(Bounding box prediction data)

"""

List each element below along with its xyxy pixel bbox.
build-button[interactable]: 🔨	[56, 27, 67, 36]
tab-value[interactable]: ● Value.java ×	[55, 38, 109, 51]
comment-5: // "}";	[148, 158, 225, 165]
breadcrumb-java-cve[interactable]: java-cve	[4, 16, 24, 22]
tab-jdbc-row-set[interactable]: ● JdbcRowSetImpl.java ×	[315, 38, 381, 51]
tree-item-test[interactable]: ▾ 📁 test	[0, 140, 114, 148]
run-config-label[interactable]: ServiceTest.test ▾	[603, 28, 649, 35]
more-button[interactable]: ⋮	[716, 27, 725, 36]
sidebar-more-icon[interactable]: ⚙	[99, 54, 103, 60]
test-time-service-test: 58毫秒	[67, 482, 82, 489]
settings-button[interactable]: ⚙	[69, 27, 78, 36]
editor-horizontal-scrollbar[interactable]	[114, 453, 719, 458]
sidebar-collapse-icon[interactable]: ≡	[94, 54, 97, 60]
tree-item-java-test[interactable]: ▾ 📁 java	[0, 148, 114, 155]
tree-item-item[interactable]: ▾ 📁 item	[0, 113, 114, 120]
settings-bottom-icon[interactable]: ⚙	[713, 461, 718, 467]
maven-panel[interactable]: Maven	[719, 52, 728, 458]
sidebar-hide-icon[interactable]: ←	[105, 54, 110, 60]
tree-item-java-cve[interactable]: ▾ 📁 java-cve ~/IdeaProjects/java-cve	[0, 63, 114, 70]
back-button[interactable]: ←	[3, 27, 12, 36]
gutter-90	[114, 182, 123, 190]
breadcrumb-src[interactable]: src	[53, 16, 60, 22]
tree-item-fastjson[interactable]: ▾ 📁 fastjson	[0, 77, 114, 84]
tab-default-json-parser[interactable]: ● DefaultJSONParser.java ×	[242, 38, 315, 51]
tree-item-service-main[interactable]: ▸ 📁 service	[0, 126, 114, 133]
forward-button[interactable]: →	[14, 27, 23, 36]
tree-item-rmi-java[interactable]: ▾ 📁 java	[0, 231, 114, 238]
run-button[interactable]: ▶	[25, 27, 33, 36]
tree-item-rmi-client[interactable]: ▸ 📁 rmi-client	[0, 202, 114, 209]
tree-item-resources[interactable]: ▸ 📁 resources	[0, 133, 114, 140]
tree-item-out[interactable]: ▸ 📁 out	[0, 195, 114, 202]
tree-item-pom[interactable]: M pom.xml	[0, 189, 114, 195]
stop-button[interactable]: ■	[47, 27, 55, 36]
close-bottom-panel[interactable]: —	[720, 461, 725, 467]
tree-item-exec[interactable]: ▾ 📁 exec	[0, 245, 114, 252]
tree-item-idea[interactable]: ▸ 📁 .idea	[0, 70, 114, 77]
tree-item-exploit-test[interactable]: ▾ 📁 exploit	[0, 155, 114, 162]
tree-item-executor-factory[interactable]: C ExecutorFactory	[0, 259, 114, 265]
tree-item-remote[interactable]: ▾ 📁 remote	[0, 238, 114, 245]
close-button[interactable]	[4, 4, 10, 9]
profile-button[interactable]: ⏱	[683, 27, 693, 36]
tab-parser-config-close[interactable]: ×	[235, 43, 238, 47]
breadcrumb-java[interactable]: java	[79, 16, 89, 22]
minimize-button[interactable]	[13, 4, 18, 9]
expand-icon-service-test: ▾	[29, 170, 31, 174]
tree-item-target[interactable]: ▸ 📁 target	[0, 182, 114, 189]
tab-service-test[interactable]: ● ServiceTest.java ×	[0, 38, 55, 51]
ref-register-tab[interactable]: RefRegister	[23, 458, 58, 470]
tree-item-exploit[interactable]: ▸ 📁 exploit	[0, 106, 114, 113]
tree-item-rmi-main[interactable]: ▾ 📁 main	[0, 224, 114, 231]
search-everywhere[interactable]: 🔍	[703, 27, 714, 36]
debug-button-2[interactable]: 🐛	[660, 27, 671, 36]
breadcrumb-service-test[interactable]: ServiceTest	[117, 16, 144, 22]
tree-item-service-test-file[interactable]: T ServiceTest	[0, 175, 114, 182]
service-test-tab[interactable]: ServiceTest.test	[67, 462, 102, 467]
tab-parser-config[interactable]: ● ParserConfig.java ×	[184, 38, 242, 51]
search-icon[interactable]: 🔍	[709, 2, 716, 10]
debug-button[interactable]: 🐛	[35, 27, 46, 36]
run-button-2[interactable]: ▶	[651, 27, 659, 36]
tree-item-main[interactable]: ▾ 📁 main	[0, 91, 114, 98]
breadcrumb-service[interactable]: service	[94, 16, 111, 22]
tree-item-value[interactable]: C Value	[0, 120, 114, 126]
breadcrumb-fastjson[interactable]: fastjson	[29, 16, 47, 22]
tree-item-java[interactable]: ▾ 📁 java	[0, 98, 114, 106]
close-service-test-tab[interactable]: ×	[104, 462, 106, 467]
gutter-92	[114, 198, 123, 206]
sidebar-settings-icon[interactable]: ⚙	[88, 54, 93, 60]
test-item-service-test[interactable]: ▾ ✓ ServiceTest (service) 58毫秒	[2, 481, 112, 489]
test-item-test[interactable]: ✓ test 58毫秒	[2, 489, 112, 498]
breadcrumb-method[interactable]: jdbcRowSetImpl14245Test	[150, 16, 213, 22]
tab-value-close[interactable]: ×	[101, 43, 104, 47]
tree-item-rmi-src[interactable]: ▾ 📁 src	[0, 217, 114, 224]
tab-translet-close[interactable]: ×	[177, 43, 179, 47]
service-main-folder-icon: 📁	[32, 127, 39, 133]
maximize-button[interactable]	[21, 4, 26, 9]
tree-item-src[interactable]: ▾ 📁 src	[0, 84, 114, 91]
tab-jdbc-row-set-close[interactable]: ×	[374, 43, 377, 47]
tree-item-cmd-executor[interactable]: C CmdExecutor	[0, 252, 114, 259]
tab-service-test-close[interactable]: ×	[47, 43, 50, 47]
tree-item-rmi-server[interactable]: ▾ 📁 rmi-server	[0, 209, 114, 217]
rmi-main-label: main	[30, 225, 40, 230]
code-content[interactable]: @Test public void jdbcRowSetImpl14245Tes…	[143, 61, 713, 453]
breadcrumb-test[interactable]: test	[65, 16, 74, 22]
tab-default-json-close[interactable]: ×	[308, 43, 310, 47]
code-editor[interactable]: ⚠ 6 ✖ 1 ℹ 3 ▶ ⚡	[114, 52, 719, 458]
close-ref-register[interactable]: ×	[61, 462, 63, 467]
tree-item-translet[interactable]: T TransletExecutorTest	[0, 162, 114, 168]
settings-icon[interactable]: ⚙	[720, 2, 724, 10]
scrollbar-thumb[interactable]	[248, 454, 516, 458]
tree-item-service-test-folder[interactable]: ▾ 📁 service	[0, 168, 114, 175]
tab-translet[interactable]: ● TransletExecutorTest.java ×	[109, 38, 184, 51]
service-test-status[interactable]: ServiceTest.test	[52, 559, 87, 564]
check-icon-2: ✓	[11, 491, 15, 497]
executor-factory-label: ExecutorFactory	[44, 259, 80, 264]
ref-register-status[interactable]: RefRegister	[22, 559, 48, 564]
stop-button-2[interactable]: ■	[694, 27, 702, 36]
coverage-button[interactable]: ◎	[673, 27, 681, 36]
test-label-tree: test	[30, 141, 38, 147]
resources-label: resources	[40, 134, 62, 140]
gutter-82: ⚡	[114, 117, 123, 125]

"""

__Required action__.
What is needed is an exact transcription of every entry.

__Response to this exercise__.
List each element below along with its xyxy pixel bbox.
build-button[interactable]: 🔨	[56, 27, 67, 36]
tab-value[interactable]: ● Value.java ×	[55, 38, 109, 51]
comment-5: // "}";	[148, 158, 225, 165]
breadcrumb-java-cve[interactable]: java-cve	[4, 16, 24, 22]
tab-jdbc-row-set[interactable]: ● JdbcRowSetImpl.java ×	[315, 38, 381, 51]
tree-item-test[interactable]: ▾ 📁 test	[0, 140, 114, 148]
run-config-label[interactable]: ServiceTest.test ▾	[603, 28, 649, 35]
more-button[interactable]: ⋮	[716, 27, 725, 36]
sidebar-more-icon[interactable]: ⚙	[99, 54, 103, 60]
test-time-service-test: 58毫秒	[67, 482, 82, 489]
settings-button[interactable]: ⚙	[69, 27, 78, 36]
editor-horizontal-scrollbar[interactable]	[114, 453, 719, 458]
sidebar-collapse-icon[interactable]: ≡	[94, 54, 97, 60]
tree-item-java-test[interactable]: ▾ 📁 java	[0, 148, 114, 155]
tree-item-item[interactable]: ▾ 📁 item	[0, 113, 114, 120]
settings-bottom-icon[interactable]: ⚙	[713, 461, 718, 467]
maven-panel[interactable]: Maven	[719, 52, 728, 458]
sidebar-hide-icon[interactable]: ←	[105, 54, 110, 60]
tree-item-java-cve[interactable]: ▾ 📁 java-cve ~/IdeaProjects/java-cve	[0, 63, 114, 70]
back-button[interactable]: ←	[3, 27, 12, 36]
gutter-90	[114, 182, 123, 190]
breadcrumb-src[interactable]: src	[53, 16, 60, 22]
tree-item-fastjson[interactable]: ▾ 📁 fastjson	[0, 77, 114, 84]
tab-default-json-parser[interactable]: ● DefaultJSONParser.java ×	[242, 38, 315, 51]
tree-item-service-main[interactable]: ▸ 📁 service	[0, 126, 114, 133]
forward-button[interactable]: →	[14, 27, 23, 36]
tree-item-rmi-java[interactable]: ▾ 📁 java	[0, 231, 114, 238]
run-button[interactable]: ▶	[25, 27, 33, 36]
tree-item-rmi-client[interactable]: ▸ 📁 rmi-client	[0, 202, 114, 209]
tree-item-resources[interactable]: ▸ 📁 resources	[0, 133, 114, 140]
tree-item-out[interactable]: ▸ 📁 out	[0, 195, 114, 202]
tree-item-pom[interactable]: M pom.xml	[0, 189, 114, 195]
stop-button[interactable]: ■	[47, 27, 55, 36]
close-bottom-panel[interactable]: —	[720, 461, 725, 467]
tree-item-exec[interactable]: ▾ 📁 exec	[0, 245, 114, 252]
tree-item-idea[interactable]: ▸ 📁 .idea	[0, 70, 114, 77]
tree-item-exploit-test[interactable]: ▾ 📁 exploit	[0, 155, 114, 162]
tree-item-executor-factory[interactable]: C ExecutorFactory	[0, 259, 114, 265]
tree-item-remote[interactable]: ▾ 📁 remote	[0, 238, 114, 245]
close-button[interactable]	[4, 4, 10, 9]
profile-button[interactable]: ⏱	[683, 27, 693, 36]
tab-parser-config-close[interactable]: ×	[235, 43, 238, 47]
breadcrumb-java[interactable]: java	[79, 16, 89, 22]
minimize-button[interactable]	[13, 4, 18, 9]
expand-icon-service-test: ▾	[29, 170, 31, 174]
tree-item-target[interactable]: ▸ 📁 target	[0, 182, 114, 189]
tab-service-test[interactable]: ● ServiceTest.java ×	[0, 38, 55, 51]
ref-register-tab[interactable]: RefRegister	[23, 458, 58, 470]
tree-item-exploit[interactable]: ▸ 📁 exploit	[0, 106, 114, 113]
tree-item-rmi-main[interactable]: ▾ 📁 main	[0, 224, 114, 231]
search-everywhere[interactable]: 🔍	[703, 27, 714, 36]
debug-button-2[interactable]: 🐛	[660, 27, 671, 36]
breadcrumb-service-test[interactable]: ServiceTest	[117, 16, 144, 22]
tree-item-service-test-file[interactable]: T ServiceTest	[0, 175, 114, 182]
service-test-tab[interactable]: ServiceTest.test	[67, 462, 102, 467]
tab-parser-config[interactable]: ● ParserConfig.java ×	[184, 38, 242, 51]
search-icon[interactable]: 🔍	[709, 2, 716, 10]
debug-button[interactable]: 🐛	[35, 27, 46, 36]
run-button-2[interactable]: ▶	[651, 27, 659, 36]
tree-item-main[interactable]: ▾ 📁 main	[0, 91, 114, 98]
breadcrumb-service[interactable]: service	[94, 16, 111, 22]
tree-item-value[interactable]: C Value	[0, 120, 114, 126]
breadcrumb-fastjson[interactable]: fastjson	[29, 16, 47, 22]
tree-item-java[interactable]: ▾ 📁 java	[0, 98, 114, 106]
close-service-test-tab[interactable]: ×	[104, 462, 106, 467]
gutter-92	[114, 198, 123, 206]
sidebar-settings-icon[interactable]: ⚙	[88, 54, 93, 60]
test-item-service-test[interactable]: ▾ ✓ ServiceTest (service) 58毫秒	[2, 481, 112, 489]
test-item-test[interactable]: ✓ test 58毫秒	[2, 489, 112, 498]
breadcrumb-method[interactable]: jdbcRowSetImpl14245Test	[150, 16, 213, 22]
tab-value-close[interactable]: ×	[101, 43, 104, 47]
tree-item-rmi-src[interactable]: ▾ 📁 src	[0, 217, 114, 224]
tab-translet-close[interactable]: ×	[177, 43, 179, 47]
service-main-folder-icon: 📁	[32, 127, 39, 133]
maximize-button[interactable]	[21, 4, 26, 9]
tree-item-src[interactable]: ▾ 📁 src	[0, 84, 114, 91]
tab-jdbc-row-set-close[interactable]: ×	[374, 43, 377, 47]
tree-item-cmd-executor[interactable]: C CmdExecutor	[0, 252, 114, 259]
tab-service-test-close[interactable]: ×	[47, 43, 50, 47]
tree-item-rmi-server[interactable]: ▾ 📁 rmi-server	[0, 209, 114, 217]
rmi-main-label: main	[30, 225, 40, 230]
code-content[interactable]: @Test public void jdbcRowSetImpl14245Tes…	[143, 61, 713, 453]
breadcrumb-test[interactable]: test	[65, 16, 74, 22]
tab-default-json-close[interactable]: ×	[308, 43, 310, 47]
code-editor[interactable]: ⚠ 6 ✖ 1 ℹ 3 ▶ ⚡	[114, 52, 719, 458]
close-ref-register[interactable]: ×	[61, 462, 63, 467]
tree-item-translet[interactable]: T TransletExecutorTest	[0, 162, 114, 168]
settings-icon[interactable]: ⚙	[720, 2, 724, 10]
scrollbar-thumb[interactable]	[248, 454, 516, 458]
tree-item-service-test-folder[interactable]: ▾ 📁 service	[0, 168, 114, 175]
tab-translet[interactable]: ● TransletExecutorTest.java ×	[109, 38, 184, 51]
service-test-status[interactable]: ServiceTest.test	[52, 559, 87, 564]
check-icon-2: ✓	[11, 491, 15, 497]
executor-factory-label: ExecutorFactory	[44, 259, 80, 264]
ref-register-status[interactable]: RefRegister	[22, 559, 48, 564]
stop-button-2[interactable]: ■	[694, 27, 702, 36]
coverage-button[interactable]: ◎	[673, 27, 681, 36]
test-label-tree: test	[30, 141, 38, 147]
resources-label: resources	[40, 134, 62, 140]
gutter-82: ⚡	[114, 117, 123, 125]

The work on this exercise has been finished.